--- THE INPUT Enclosed Below ---
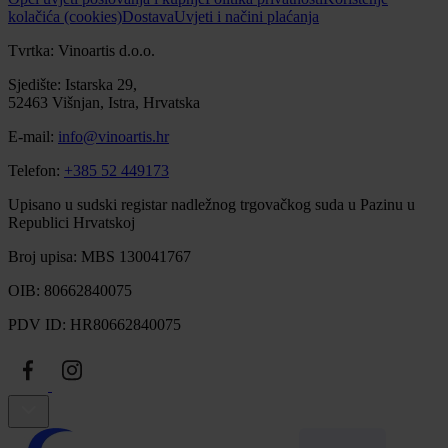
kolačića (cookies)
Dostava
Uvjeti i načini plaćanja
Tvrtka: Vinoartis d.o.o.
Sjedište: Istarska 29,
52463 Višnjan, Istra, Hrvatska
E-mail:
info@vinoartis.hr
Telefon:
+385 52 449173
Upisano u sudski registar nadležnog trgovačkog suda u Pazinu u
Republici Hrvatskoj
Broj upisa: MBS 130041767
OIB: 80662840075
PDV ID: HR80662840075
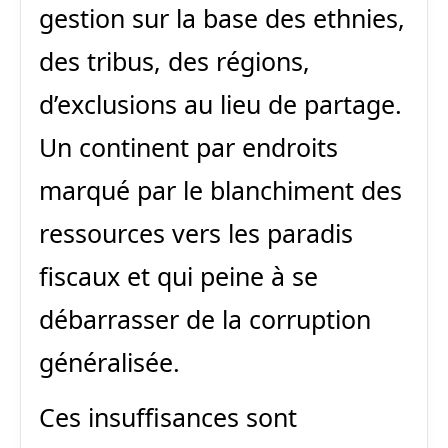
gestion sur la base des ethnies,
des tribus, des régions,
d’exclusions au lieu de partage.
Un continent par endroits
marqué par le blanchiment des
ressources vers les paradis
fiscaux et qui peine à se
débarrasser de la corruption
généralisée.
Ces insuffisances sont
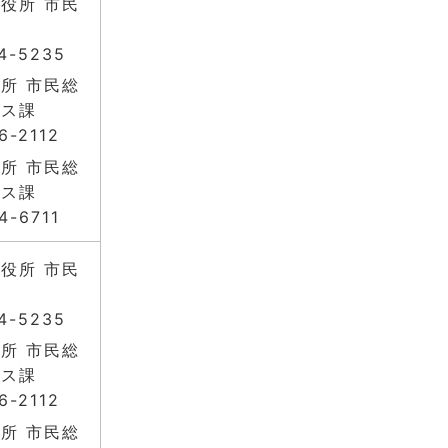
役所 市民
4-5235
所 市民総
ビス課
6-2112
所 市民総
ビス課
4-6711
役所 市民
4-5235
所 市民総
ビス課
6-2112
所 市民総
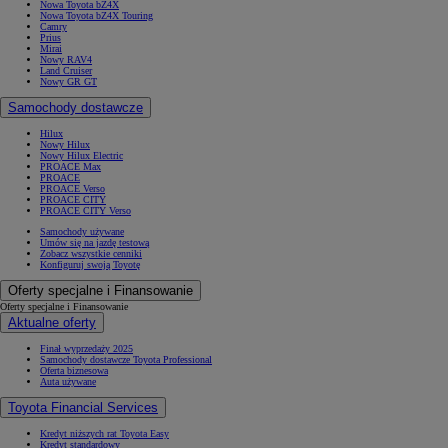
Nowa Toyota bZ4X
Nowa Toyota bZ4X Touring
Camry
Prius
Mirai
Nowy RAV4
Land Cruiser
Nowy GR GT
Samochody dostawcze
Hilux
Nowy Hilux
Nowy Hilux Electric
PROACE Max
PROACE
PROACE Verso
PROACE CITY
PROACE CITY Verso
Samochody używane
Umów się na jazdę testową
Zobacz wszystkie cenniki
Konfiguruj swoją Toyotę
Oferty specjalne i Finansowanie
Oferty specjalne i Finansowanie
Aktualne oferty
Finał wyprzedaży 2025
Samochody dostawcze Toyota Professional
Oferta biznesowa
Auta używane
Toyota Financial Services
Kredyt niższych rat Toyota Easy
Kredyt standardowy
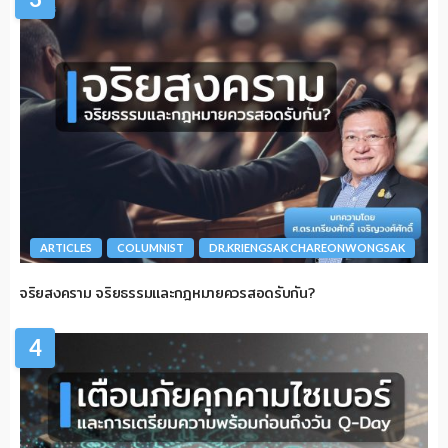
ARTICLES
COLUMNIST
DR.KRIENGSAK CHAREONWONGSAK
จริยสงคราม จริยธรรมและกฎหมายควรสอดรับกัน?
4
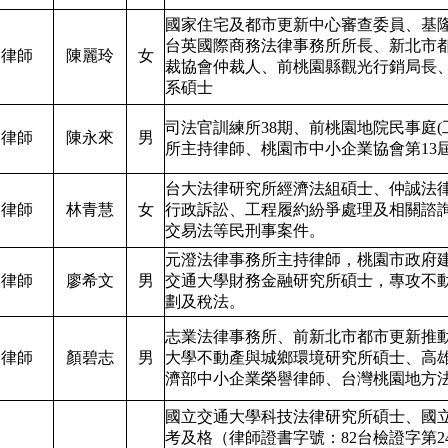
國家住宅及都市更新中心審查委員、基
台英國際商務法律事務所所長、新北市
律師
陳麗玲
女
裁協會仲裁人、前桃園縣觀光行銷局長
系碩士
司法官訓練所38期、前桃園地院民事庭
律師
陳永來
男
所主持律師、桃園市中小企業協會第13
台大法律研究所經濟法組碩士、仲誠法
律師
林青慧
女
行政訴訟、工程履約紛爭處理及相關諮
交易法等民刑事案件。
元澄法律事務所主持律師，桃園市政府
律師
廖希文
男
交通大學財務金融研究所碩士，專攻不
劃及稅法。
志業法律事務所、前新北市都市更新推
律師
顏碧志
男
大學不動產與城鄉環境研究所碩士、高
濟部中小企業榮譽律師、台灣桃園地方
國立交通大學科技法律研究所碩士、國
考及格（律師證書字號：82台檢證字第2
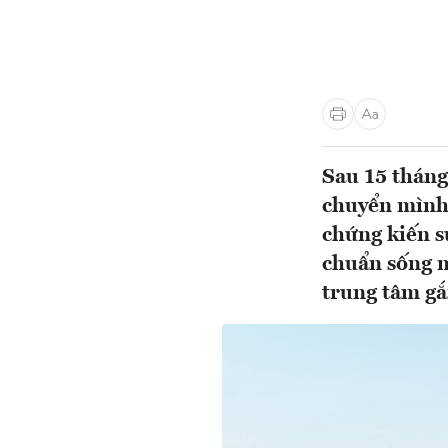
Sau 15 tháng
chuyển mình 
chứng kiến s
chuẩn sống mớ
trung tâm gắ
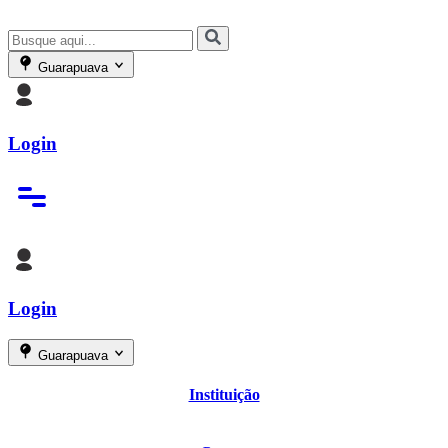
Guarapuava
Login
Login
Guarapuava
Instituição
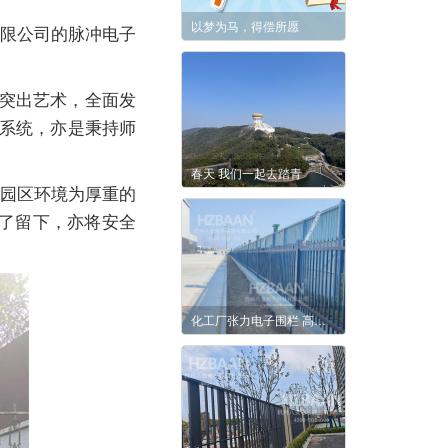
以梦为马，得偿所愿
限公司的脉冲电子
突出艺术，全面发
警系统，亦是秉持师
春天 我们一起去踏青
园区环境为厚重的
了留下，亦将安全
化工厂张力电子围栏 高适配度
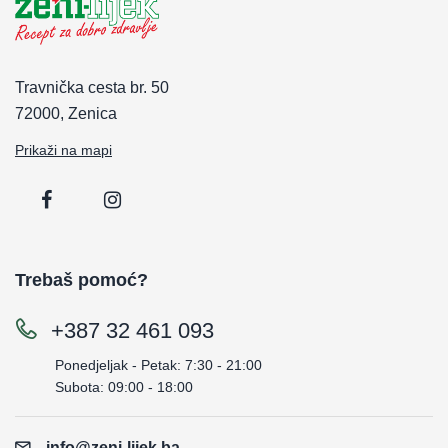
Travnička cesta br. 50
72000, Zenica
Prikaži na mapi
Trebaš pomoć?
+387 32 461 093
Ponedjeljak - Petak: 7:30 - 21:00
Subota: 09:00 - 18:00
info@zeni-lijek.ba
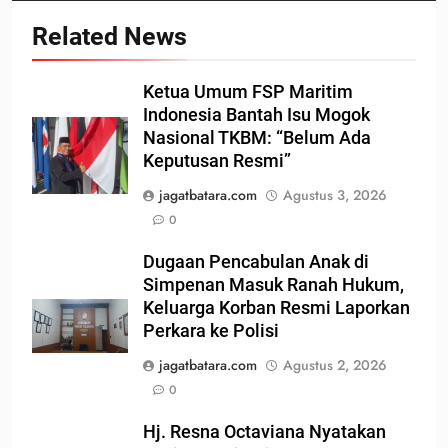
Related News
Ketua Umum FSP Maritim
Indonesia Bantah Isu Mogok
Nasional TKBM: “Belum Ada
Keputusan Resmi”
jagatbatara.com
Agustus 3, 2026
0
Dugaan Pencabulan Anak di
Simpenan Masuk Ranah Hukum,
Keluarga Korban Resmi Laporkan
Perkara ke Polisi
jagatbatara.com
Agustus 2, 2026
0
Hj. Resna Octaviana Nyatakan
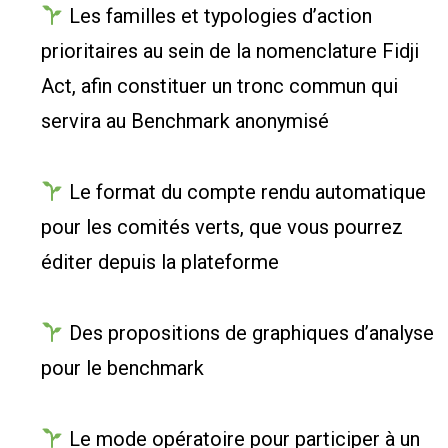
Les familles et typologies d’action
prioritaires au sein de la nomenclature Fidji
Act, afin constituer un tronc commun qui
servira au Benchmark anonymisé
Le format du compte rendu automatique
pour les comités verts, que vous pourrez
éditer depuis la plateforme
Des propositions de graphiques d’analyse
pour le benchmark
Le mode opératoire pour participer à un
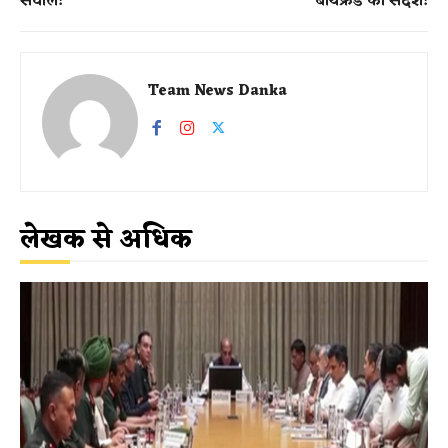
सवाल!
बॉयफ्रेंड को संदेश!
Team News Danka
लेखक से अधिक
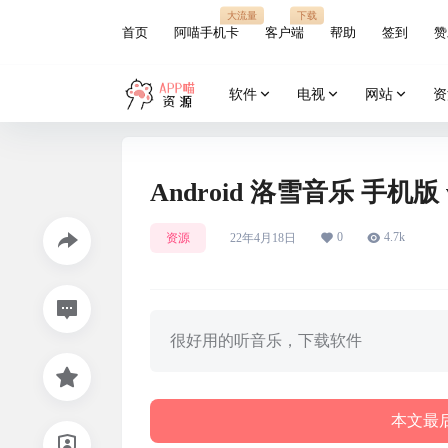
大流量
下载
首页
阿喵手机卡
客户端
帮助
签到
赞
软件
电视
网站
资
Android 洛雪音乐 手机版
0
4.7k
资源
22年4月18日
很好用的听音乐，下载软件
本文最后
--- End of Enclosed THE INPUT ---
→ PROBLEM TO SOLVE:
Each line above that includes "Hilux" should be shown.

→ PROBLEM SOLUTION:
Hilux
Nowy Hilux
Nowy Hilux Electric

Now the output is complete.